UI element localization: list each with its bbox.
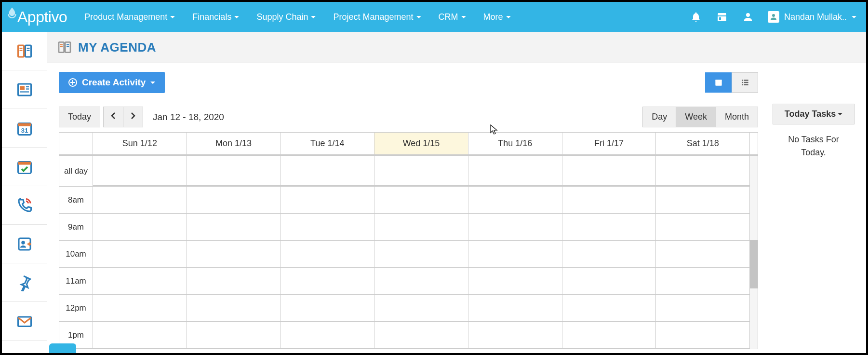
nav-crm[interactable]: CRM xyxy=(430,2,475,32)
calendar-cell[interactable] xyxy=(656,322,749,349)
day-header-today[interactable]: Wed 1/15 xyxy=(374,133,468,154)
brand-logo[interactable]: Apptivo xyxy=(2,8,76,26)
calendar-cell[interactable] xyxy=(93,268,187,295)
calendar-cell[interactable] xyxy=(280,322,374,349)
calendar-cell[interactable] xyxy=(374,241,468,268)
calendar-cell[interactable] xyxy=(374,268,468,295)
calendar-cell[interactable] xyxy=(656,241,749,268)
mini-tab[interactable] xyxy=(49,343,76,353)
view-week-button[interactable]: Week xyxy=(676,107,716,127)
calendar-cell[interactable] xyxy=(187,322,280,349)
calendar-view-button[interactable] xyxy=(705,72,732,93)
view-switch: Day Week Month xyxy=(642,107,758,127)
day-header[interactable]: Mon 1/13 xyxy=(187,133,281,154)
nav-product-management[interactable]: Product Management xyxy=(76,2,184,32)
calendar-cell[interactable] xyxy=(187,268,280,295)
calendar-cell[interactable] xyxy=(187,241,280,268)
calendar-cell[interactable] xyxy=(562,156,656,187)
calendar-cell[interactable] xyxy=(374,214,468,241)
svg-rect-29 xyxy=(744,80,748,81)
nav-financials[interactable]: Financials xyxy=(184,2,248,32)
calendar-cell[interactable] xyxy=(280,187,374,214)
nav-supply-chain[interactable]: Supply Chain xyxy=(248,2,324,32)
scrollbar-track[interactable] xyxy=(750,156,758,349)
caret-down-icon xyxy=(461,16,466,18)
calendar-cell[interactable] xyxy=(562,268,656,295)
today-tasks-button[interactable]: Today Tasks xyxy=(773,104,855,124)
sidebar-item-calls[interactable] xyxy=(2,186,47,225)
no-tasks-message: No Tasks For Today. xyxy=(773,133,855,159)
calendar-cell[interactable] xyxy=(468,214,562,241)
day-header[interactable]: Fri 1/17 xyxy=(562,133,656,154)
calendar-cell[interactable] xyxy=(468,156,562,187)
calendar-cell[interactable] xyxy=(374,295,468,322)
calendar-cell[interactable] xyxy=(280,156,374,187)
store-icon[interactable] xyxy=(716,11,728,23)
calendar-cell[interactable] xyxy=(468,268,562,295)
calendar-cell[interactable] xyxy=(468,295,562,322)
next-button[interactable] xyxy=(123,107,143,127)
calendar-cell[interactable] xyxy=(93,295,187,322)
calendar-cell[interactable] xyxy=(280,241,374,268)
calendar-cell[interactable] xyxy=(374,322,468,349)
sidebar-item-pins[interactable] xyxy=(2,263,47,302)
calendar-cell[interactable] xyxy=(656,295,749,322)
svg-rect-32 xyxy=(742,84,743,85)
time-label: 9am xyxy=(59,214,93,241)
calendar-cell[interactable] xyxy=(562,214,656,241)
list-view-button[interactable] xyxy=(732,72,758,93)
calendar-cell[interactable] xyxy=(280,214,374,241)
calendar-cell[interactable] xyxy=(656,156,749,187)
sidebar-item-contacts[interactable] xyxy=(2,225,47,263)
notifications-icon[interactable] xyxy=(690,11,702,23)
user-menu[interactable]: Nandan Mullak.. xyxy=(768,11,856,23)
nav-more[interactable]: More xyxy=(475,2,520,32)
prev-button[interactable] xyxy=(103,107,123,127)
profile-icon[interactable] xyxy=(742,11,754,23)
calendar-cell[interactable] xyxy=(280,295,374,322)
day-header[interactable]: Thu 1/16 xyxy=(468,133,562,154)
day-header[interactable]: Sun 1/12 xyxy=(93,133,187,154)
calendar-cell[interactable] xyxy=(374,156,468,187)
day-header[interactable]: Tue 1/14 xyxy=(280,133,374,154)
calendar-cell[interactable] xyxy=(562,295,656,322)
sidebar: 31 xyxy=(2,32,47,353)
sidebar-item-agenda[interactable] xyxy=(2,32,47,70)
nav-project-management[interactable]: Project Management xyxy=(324,2,429,32)
view-month-button[interactable]: Month xyxy=(716,107,758,127)
calendar-cell[interactable] xyxy=(93,187,187,214)
nav-menu: Product Management Financials Supply Cha… xyxy=(76,2,519,32)
calendar-cell[interactable] xyxy=(562,241,656,268)
calendar-cell[interactable] xyxy=(468,322,562,349)
calendar-cell[interactable] xyxy=(656,268,749,295)
sidebar-item-tasks[interactable] xyxy=(2,148,47,186)
calendar-cell[interactable] xyxy=(562,322,656,349)
calendar-cell[interactable] xyxy=(280,268,374,295)
calendar-cell[interactable] xyxy=(468,241,562,268)
calendar-column xyxy=(187,156,281,349)
calendar-cell[interactable] xyxy=(187,295,280,322)
view-day-button[interactable]: Day xyxy=(642,107,676,127)
calendar-cell[interactable] xyxy=(93,322,187,349)
today-tasks-label: Today Tasks xyxy=(785,109,836,119)
sidebar-item-news[interactable] xyxy=(2,70,47,109)
calendar-cell[interactable] xyxy=(656,214,749,241)
calendar-cell[interactable] xyxy=(187,187,280,214)
svg-rect-33 xyxy=(744,84,748,85)
sidebar-item-calendar[interactable]: 31 xyxy=(2,109,47,148)
calendar-cell[interactable] xyxy=(93,214,187,241)
today-button[interactable]: Today xyxy=(59,107,100,127)
calendar-cell[interactable] xyxy=(374,187,468,214)
create-activity-button[interactable]: Create Activity xyxy=(59,72,165,93)
sidebar-item-mail[interactable] xyxy=(2,302,47,341)
svg-rect-31 xyxy=(744,82,748,83)
calendar-cell[interactable] xyxy=(93,241,187,268)
calendar-cell[interactable] xyxy=(562,187,656,214)
day-header[interactable]: Sat 1/18 xyxy=(656,133,750,154)
calendar-cell[interactable] xyxy=(93,156,187,187)
calendar-cell[interactable] xyxy=(187,156,280,187)
calendar-cell[interactable] xyxy=(468,187,562,214)
calendar-cell[interactable] xyxy=(187,214,280,241)
calendar-cell[interactable] xyxy=(656,187,749,214)
scrollbar-thumb[interactable] xyxy=(750,240,758,288)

☆ ☆ ☆ ☆ ☆

What the exercise asks:
Quote every record above exactly, omitting any pictures they contain.

Solution for this problem:
UI element localization: list each with its bbox.
nav-crm[interactable]: CRM xyxy=(430,2,475,32)
calendar-cell[interactable] xyxy=(656,322,749,349)
day-header-today[interactable]: Wed 1/15 xyxy=(374,133,468,154)
brand-logo[interactable]: Apptivo xyxy=(2,8,76,26)
calendar-cell[interactable] xyxy=(93,268,187,295)
calendar-cell[interactable] xyxy=(280,322,374,349)
calendar-cell[interactable] xyxy=(374,241,468,268)
calendar-cell[interactable] xyxy=(374,268,468,295)
calendar-cell[interactable] xyxy=(656,241,749,268)
mini-tab[interactable] xyxy=(49,343,76,353)
view-week-button[interactable]: Week xyxy=(676,107,716,127)
calendar-cell[interactable] xyxy=(187,322,280,349)
calendar-view-button[interactable] xyxy=(705,72,732,93)
view-switch: Day Week Month xyxy=(642,107,758,127)
day-header[interactable]: Mon 1/13 xyxy=(187,133,281,154)
nav-product-management[interactable]: Product Management xyxy=(76,2,184,32)
calendar-cell[interactable] xyxy=(187,268,280,295)
calendar-cell[interactable] xyxy=(187,241,280,268)
calendar-cell[interactable] xyxy=(562,156,656,187)
calendar-cell[interactable] xyxy=(374,214,468,241)
svg-rect-29 xyxy=(744,80,748,81)
nav-financials[interactable]: Financials xyxy=(184,2,248,32)
calendar-cell[interactable] xyxy=(280,187,374,214)
nav-supply-chain[interactable]: Supply Chain xyxy=(248,2,324,32)
scrollbar-track[interactable] xyxy=(750,156,758,349)
caret-down-icon xyxy=(461,16,466,18)
calendar-cell[interactable] xyxy=(562,268,656,295)
today-tasks-button[interactable]: Today Tasks xyxy=(773,104,855,124)
sidebar-item-calls[interactable] xyxy=(2,186,47,225)
no-tasks-message: No Tasks For Today. xyxy=(773,133,855,159)
calendar-cell[interactable] xyxy=(468,214,562,241)
day-header[interactable]: Fri 1/17 xyxy=(562,133,656,154)
calendar-cell[interactable] xyxy=(468,156,562,187)
calendar-cell[interactable] xyxy=(374,295,468,322)
calendar-cell[interactable] xyxy=(280,156,374,187)
store-icon[interactable] xyxy=(716,11,728,23)
calendar-cell[interactable] xyxy=(468,268,562,295)
calendar-cell[interactable] xyxy=(468,295,562,322)
next-button[interactable] xyxy=(123,107,143,127)
calendar-cell[interactable] xyxy=(93,295,187,322)
calendar-cell[interactable] xyxy=(280,241,374,268)
calendar-cell[interactable] xyxy=(374,322,468,349)
sidebar-item-pins[interactable] xyxy=(2,263,47,302)
calendar-cell[interactable] xyxy=(656,295,749,322)
svg-rect-32 xyxy=(742,84,743,85)
time-label: 9am xyxy=(59,214,93,241)
calendar-cell[interactable] xyxy=(562,214,656,241)
list-view-button[interactable] xyxy=(732,72,758,93)
calendar-cell[interactable] xyxy=(280,214,374,241)
calendar-cell[interactable] xyxy=(656,156,749,187)
sidebar-item-contacts[interactable] xyxy=(2,225,47,263)
notifications-icon[interactable] xyxy=(690,11,702,23)
user-menu[interactable]: Nandan Mullak.. xyxy=(768,11,856,23)
nav-more[interactable]: More xyxy=(475,2,520,32)
prev-button[interactable] xyxy=(103,107,123,127)
profile-icon[interactable] xyxy=(742,11,754,23)
calendar-cell[interactable] xyxy=(280,295,374,322)
day-header[interactable]: Thu 1/16 xyxy=(468,133,562,154)
day-header[interactable]: Sun 1/12 xyxy=(93,133,187,154)
calendar-cell[interactable] xyxy=(374,156,468,187)
day-header[interactable]: Tue 1/14 xyxy=(280,133,374,154)
calendar-cell[interactable] xyxy=(562,295,656,322)
sidebar: 31 xyxy=(2,32,47,353)
sidebar-item-agenda[interactable] xyxy=(2,32,47,70)
nav-project-management[interactable]: Project Management xyxy=(324,2,429,32)
view-month-button[interactable]: Month xyxy=(716,107,758,127)
calendar-cell[interactable] xyxy=(93,187,187,214)
nav-menu: Product Management Financials Supply Cha… xyxy=(76,2,519,32)
calendar-cell[interactable] xyxy=(562,241,656,268)
calendar-cell[interactable] xyxy=(468,322,562,349)
calendar-cell[interactable] xyxy=(656,268,749,295)
sidebar-item-tasks[interactable] xyxy=(2,148,47,186)
calendar-cell[interactable] xyxy=(562,322,656,349)
calendar-cell[interactable] xyxy=(280,268,374,295)
calendar-cell[interactable] xyxy=(468,241,562,268)
calendar-column xyxy=(187,156,281,349)
calendar-cell[interactable] xyxy=(187,295,280,322)
view-day-button[interactable]: Day xyxy=(642,107,676,127)
calendar-cell[interactable] xyxy=(93,322,187,349)
today-tasks-label: Today Tasks xyxy=(785,109,836,119)
sidebar-item-news[interactable] xyxy=(2,70,47,109)
calendar-cell[interactable] xyxy=(656,214,749,241)
calendar-cell[interactable] xyxy=(187,187,280,214)
svg-rect-33 xyxy=(744,84,748,85)
sidebar-item-calendar[interactable]: 31 xyxy=(2,109,47,148)
calendar-cell[interactable] xyxy=(93,214,187,241)
today-button[interactable]: Today xyxy=(59,107,100,127)
calendar-cell[interactable] xyxy=(374,187,468,214)
create-activity-button[interactable]: Create Activity xyxy=(59,72,165,93)
sidebar-item-mail[interactable] xyxy=(2,302,47,341)
svg-rect-31 xyxy=(744,82,748,83)
calendar-cell[interactable] xyxy=(93,241,187,268)
calendar-cell[interactable] xyxy=(562,187,656,214)
day-header[interactable]: Sat 1/18 xyxy=(656,133,750,154)
calendar-cell[interactable] xyxy=(93,156,187,187)
calendar-cell[interactable] xyxy=(187,156,280,187)
calendar-cell[interactable] xyxy=(468,187,562,214)
calendar-cell[interactable] xyxy=(187,214,280,241)
calendar-cell[interactable] xyxy=(656,187,749,214)
scrollbar-thumb[interactable] xyxy=(750,240,758,288)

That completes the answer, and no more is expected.